Hey guys, first thread here.
This site seems awesome.
Anyways, I just bought a SP2022 in .40 w/ stainless slide. From what I've researched, they don't seem very common. It's used but in excellent condition. They were asking $489 but since I also purchased a Walther P22 and a XD9 they went down to $400.
Did I get a decent deal?


----------



## redpenguin01 (Apr 16, 2009)

Jim522 said:


> Hey guys, first thread here.
> This site seems awesome.
> Anyways, I just bought a SP2022 in .40 w/ stainless slide. From what I've researched, they don't seem very common. It's used but in excellent condition. They were asking $489 but since I also purchased a Walther P22 and a XD9 they went down to $400.
> Did I get a decent deal?


You can find them for about $439 NIB at some places online. They are a real good deal in the first place.. but that's not to say there aren't better deals out there. I'm sure you'll be happy.


----------



## Jim522 (Jan 31, 2010)

Yea I've seen a few around that price range. But almost all are black and in 9mm. I like the stainless slide and was really looking for a .40. Either way it is my first Sig and I've wanted one for years. I'm sure I'll be very happy with it.


----------



## Mariano (Feb 3, 2010)

Jim522 said:


> Yea I've seen a few around that price range. But almost all are black and in 9mm. I like the stainless slide and was really looking for a .40. Either way it is my first Sig and I've wanted one for years. I'm sure I'll be very happy with it.

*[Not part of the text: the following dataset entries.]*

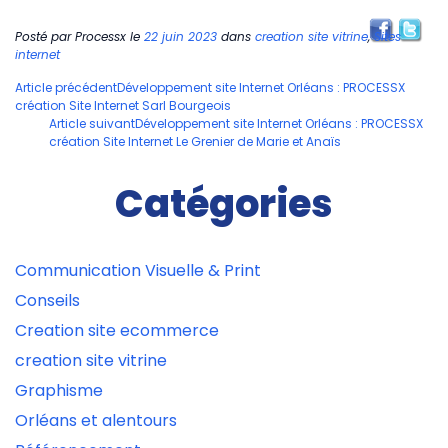
Posté par
Processx
le
22 juin 2023
dans
creation site vitrine
,
Sites
internet
Navigation
Article précédent
Développement site Internet Orléans : PROCESSX
création Site Internet Sarl Bourgeois
des
Article suivant
Développement site Internet Orléans : PROCESSX
articles
création Site Internet Le Grenier de Marie et Anaïs
Catégories
Communication Visuelle & Print
Conseils
Creation site ecommerce
creation site vitrine
Graphisme
Orléans et alentours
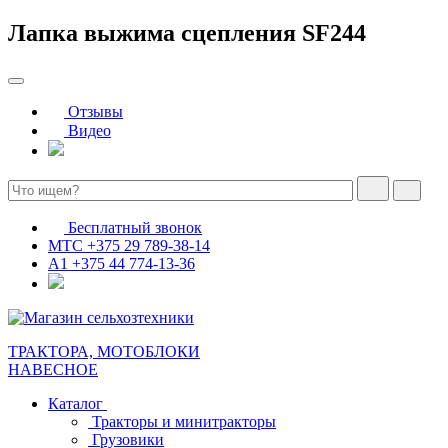
Лапка выжима сцепления SF244
Отзывы
Видео
Бесплатный звонок
МТС
+375 29 789-38-14
А1
+375 44 774-13-36
ТРАКТОРА, МОТОБЛОКИ
НАВЕСНОЕ
Каталог
Тракторы и минитракторы
Грузовики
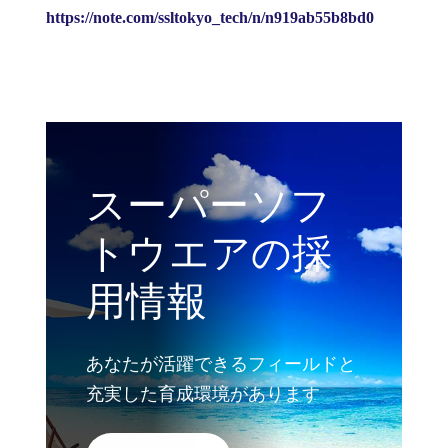
https://note.com/ssltokyo_tech/n/n919ab55b8bd0
スーパーソフ
トウエアの採
用情報
あなたが活躍できるフィールドと
充実した育成環境があります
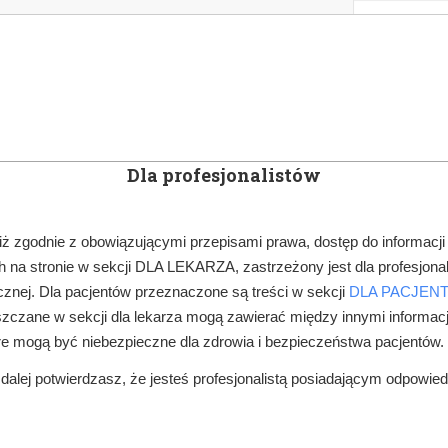
KOWE
NEWSLETTER
DOCTOR&LIFE
ENGL
Dla profesjonalistów
YN
ARTYKUŁY
SUBSKRYPCJA
SZKOLEN
iż zgodnie z obowiązującymi przepisami prawa, dostęp do informacji
 na stronie w sekcji DLA LEKARZA, zastrzeżony jest dla profesjonal
PUBLIKACJE NAUKOWE
znej. Dla pacjentów przeznaczone są treści w sekcji
DLA PACJEN
zczane w sekcji dla lekarza mogą zawierać między innymi informac
re mogą być niebezpieczne dla zdrowia i bezpieczeństwa pacjentów.
alej potwierdzasz, że jesteś profesjonalistą posiadającym odpowie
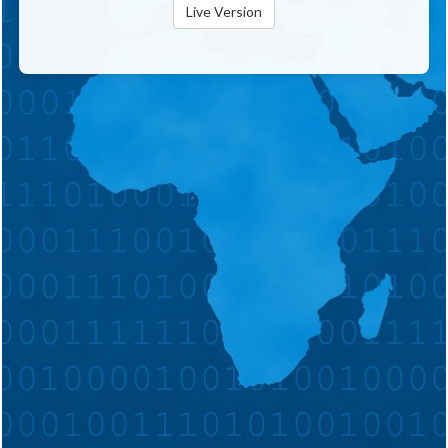
Live Version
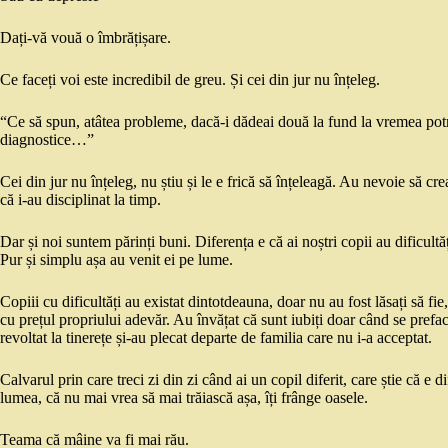
Dați-vă vouă o îmbrățișare.
Ce faceți voi este incredibil de greu. Și cei din jur nu înțeleg.
“Ce să spun, atâtea probleme, dacă-i dădeai două la fund la vremea potri
diagnostice…”
Cei din jur nu înțeleg, nu știu și le e frică să înțeleagă. Au nevoie să cre
că i-au disciplinat la timp.
Dar și noi suntem părinți buni. Diferența e că ai noștri copii au dificult
Pur și simplu așa au venit ei pe lume.
Copiii cu dificultăți au existat dintotdeauna, doar nu au fost lăsați să fie,
cu prețul propriului adevăr. Au învățat că sunt iubiți doar când se prefac 
revoltat la tinerețe și-au plecat departe de familia care nu i-a acceptat.
Calvarul prin care treci zi din zi când ai un copil diferit, care știe că e dif
lumea, că nu mai vrea să mai trăiască așa, îți frânge oasele.
Teama că mâine va fi mai rău.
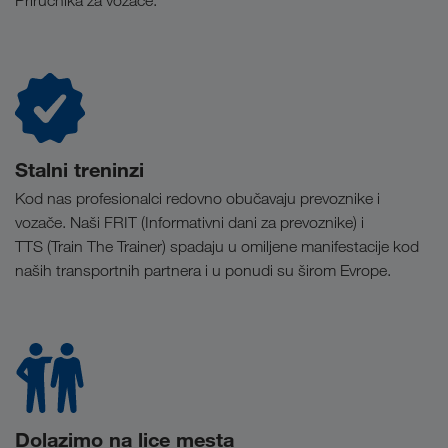
Priručnika za vozače.
Stalni treninzi
Kod nas profesionalci redovno obučavaju prevoznike i
vozače. Naši FRIT (Informativni dani za prevoznike) i
TTS (Train The Trainer) spadaju u omiljene manifestacije kod
naših transportnih partnera i u ponudi su širom Evrope.
Dolazimo na lice mesta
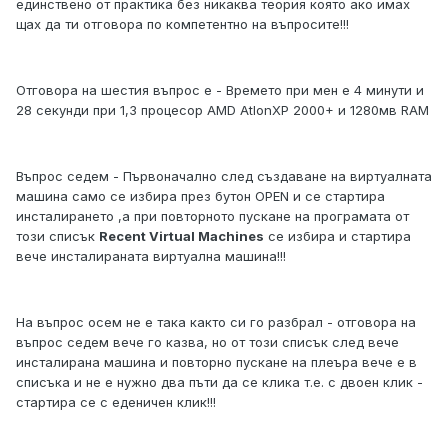
единствено от практика без никаква теория която ако имах
щах да ти отговора по компетентно на въпросите!!!
Отговора на шестия въпрос е - Времето при мен е 4 минути и
28 секунди при 1,3 процесор AMD AtlonXP 2000+ и 1280мв RAM
Въпрос седем - Първоначално след създаване на виртуалната
машина само се избира през бутон OPEN и се стартира
инсталирането ,а при повторното пускане на програмата от
този списък
Recent Virtual Machines
се избира и стартира
вече инсталираната виртуална машина!!!
На въпрос осем не е така както си го разбрал - отговора на
въпрос седем вече го казва, но от този списък след вече
инсталирана машина и повторно пускане на плеъра вече е в
списъка и не е нужно два пъти да се клика т.е. с двоен клик -
стартира се с еденичен клик!!!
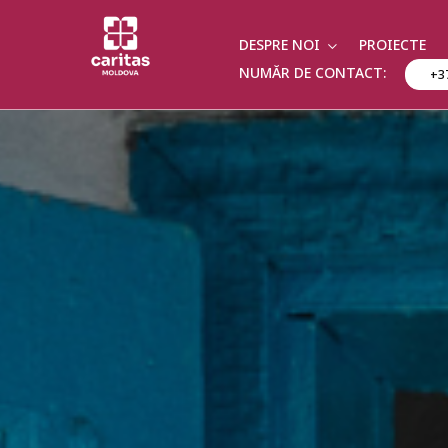
DESPRE NOI
PROIECTE
NUMĂR DE CONTACT:
+3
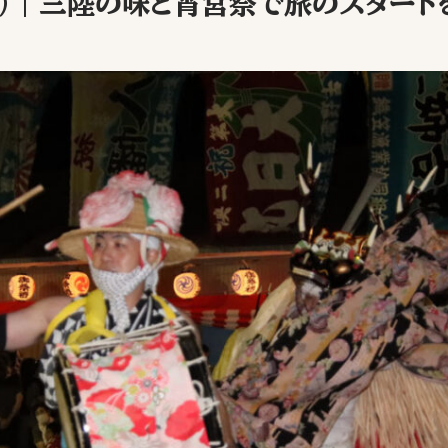
土）｜三陸の味と宵宮祭で旅のスタート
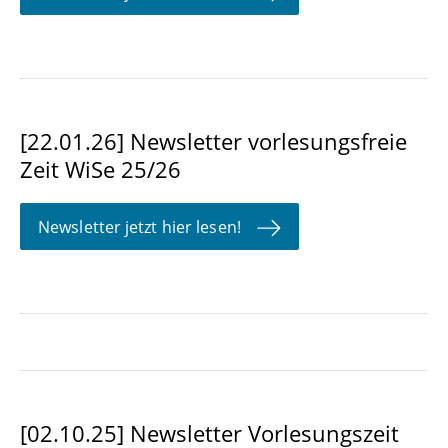
[22.01.26] Newsletter vorlesungsfreie
Zeit WiSe 25/26
Newsletter jetzt hier lesen!
[02.10.25] Newsletter Vorlesungszeit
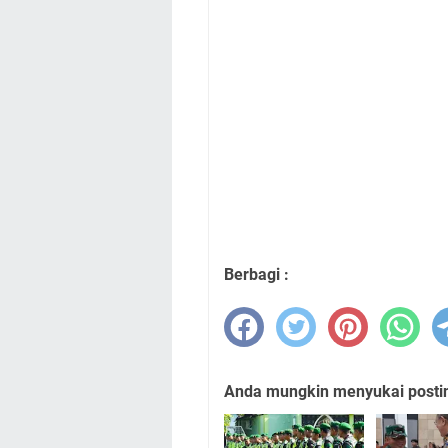
Berbagi :
Anda mungkin menyukai posting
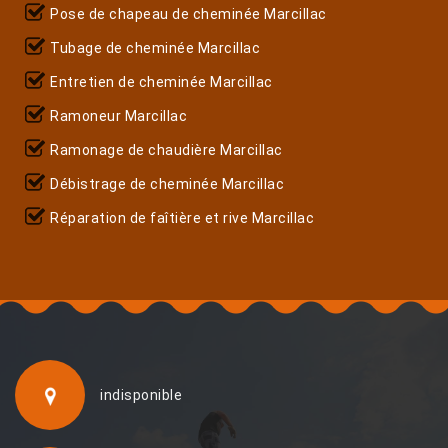
Pose de chapeau de cheminée Marcillac
Tubage de cheminée Marcillac
Entretien de cheminée Marcillac
Ramoneur Marcillac
Ramonage de chaudière Marcillac
Débistrage de cheminée Marcillac
Réparation de faîtière et rive Marcillac
indisponible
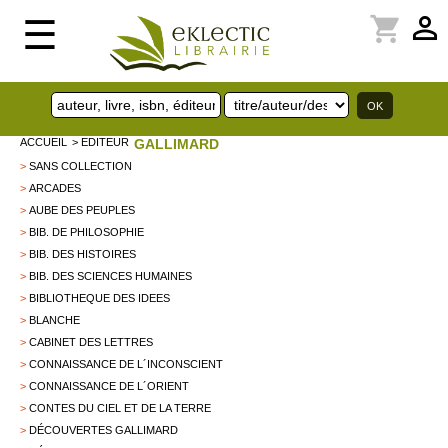
perm_identity
shopping_cart
☰
ACCUEIL
> EDITEUR
GALLIMARD
>
SANS COLLECTION
>
ARCADES
>
AUBE DES PEUPLES
>
BIB. DE PHILOSOPHIE
>
BIB. DES HISTOIRES
>
BIB. DES SCIENCES HUMAINES
>
BIBLIOTHEQUE DES IDEES
>
BLANCHE
>
CABINET DES LETTRES
>
CONNAISSANCE DE L´INCONSCIENT
>
CONNAISSANCE DE L´ORIENT
>
CONTES DU CIEL ET DE LA TERRE
>
DÉCOUVERTES GALLIMARD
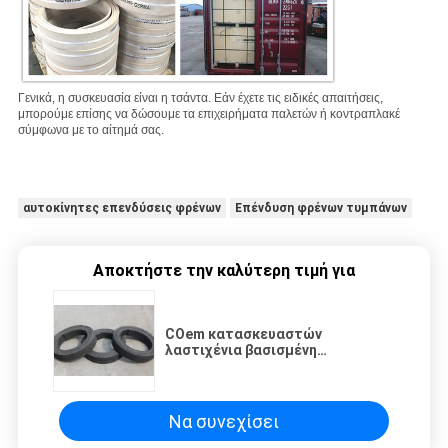
Γενικά, η συσκευασία είναι η τσάντα.
Εάν έχετε τις ειδικές απαιτήσεις,
μπορούμε επίσης να δώσουμε τα επιχειρήματα παλετών ή κοντραπλακέ
σύμφωνα με το αίτημά σας.
αυτοκίνητες επενδύσεις φρένων
Επένδυση φρένων τυμπάνων
Αποκτήστε την καλύτερη τιμή για
COem κατασκευαστών
λαστιχένια βασισμένη
φορμαρισμένη φρένων επένδυση
φρένων ρόλων φορμαρισμένη
επένδυση
Να συνεχίσει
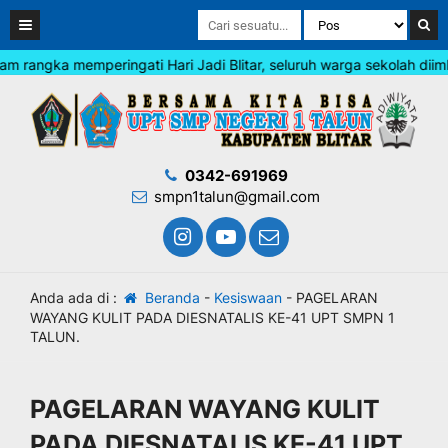
angka memperingati Hari Jadi Blitar, seluruh warga sekolah diimba
0342-691969
smpn1talun@gmail.com
Anda ada di :
Beranda
-
Kesiswaan
-
PAGELARAN
WAYANG KULIT PADA DIESNATALIS KE-41 UPT SMPN 1
TALUN.
PAGELARAN WAYANG KULIT
PADA DIESNATALIS KE-41 UPT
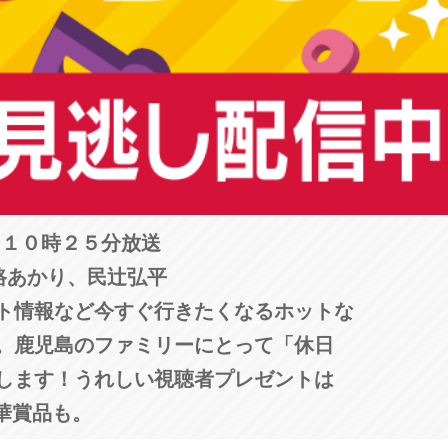
日１０時２５分放送
路あかり、民辻󠄀弘平
ト情報など今すぐ行きたくなるホットな
。鹿児島のファミリーにとって「休日
します！うれしい視聴者プレゼントは
華賞品も。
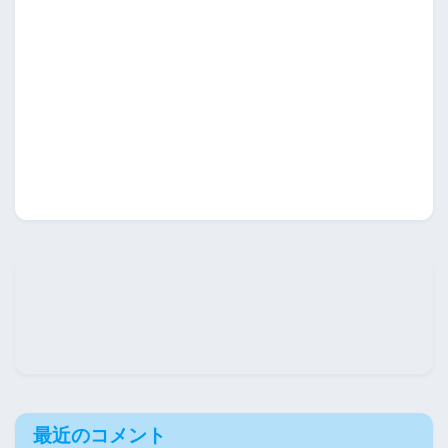
最近のコメント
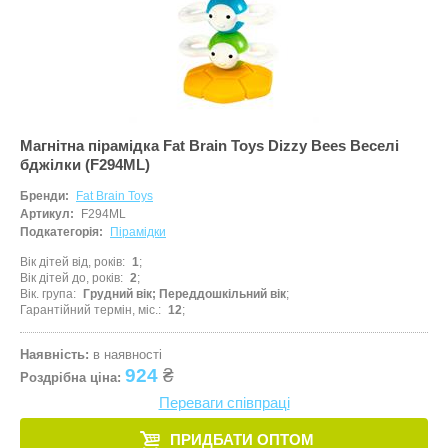
Магнітна пірамідка Fat Brain Toys Dizzy Bees Веселі
бджілки (F294ML)
Бренди:
Fat Brain Toys
Артикул:
F294ML
Подкатегорія:
Пірамідки
Вік дітей від, років
1
Вік дітей до, років
2
Вік. група
Грудний вік; Переддошкільний вік
Гарантійний термін, міс.
12
Наявність:
в наявності
924
₴
Роздрібна ціна:
Переваги співпраці
ПРИДБАТИ ОПТОМ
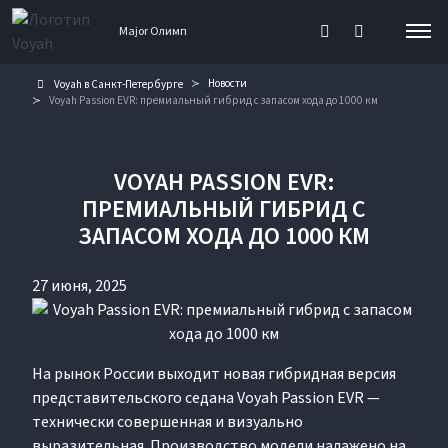
Major Олимп
Новости
Voyah в Санкт-Петербурге
Voyah Passion EVR: премиальный гибрид с запасом хода до 1000 км
VOYAH PASSION EVR:
ПРЕМИАЛЬНЫЙ ГИБРИД С
ЗАПАСОМ ХОДА ДО 1000 КМ
27 июня, 2025
На рынок России выходит новая гибридная версия
представительского седана Voyah Passion EVR —
технически совершенная и визуально
выразительная. Производство модели налажено на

Pics please.. or else :numbchuck: LOL Just kidding
But I would like to see a pic


----------



## Jim522 (Jan 31, 2010)

I actually can't pick it up until the 13th, which is this Saturday. But I'll put some pics up as soon as I get it.
Once I figure out how to post pics. I've been meaning to put some up of my new XD9 and Walther P22...


----------



## cougartex (Jan 2, 2010)

Welcome from SE Texas.

Congratulations, I am sure you will enjoy the new purchase, safe shooting. :smt1099


----------



## archull (Dec 21, 2009)

Jim522 said:


> Hey guys, first thread here.
> This site seems awesome.
> Anyways, I just bought a SP2022 in .40 w/ stainless slide. From what I've researched, they don't seem very common. It's used but in excellent condition. They were asking $489 but since I also purchased a Walther P22 and a XD9 they went down to $400.
> Did I get a decent deal?


I bought my SP2022 brand new in box shipped from CDNN for $400. That is a bit high for a used Polymer Frame Sig. Thats the price that you can normally pick up a Metal frame Sig like a 226 or a 229


----------



## Mariano (Feb 3, 2010)

CDNN is a great company to deal with. I have had many dealings with them, all were good. Never a issue with them, or there products.Great place for mags. $12 or $13(10rnd), $19(12rnds).


----------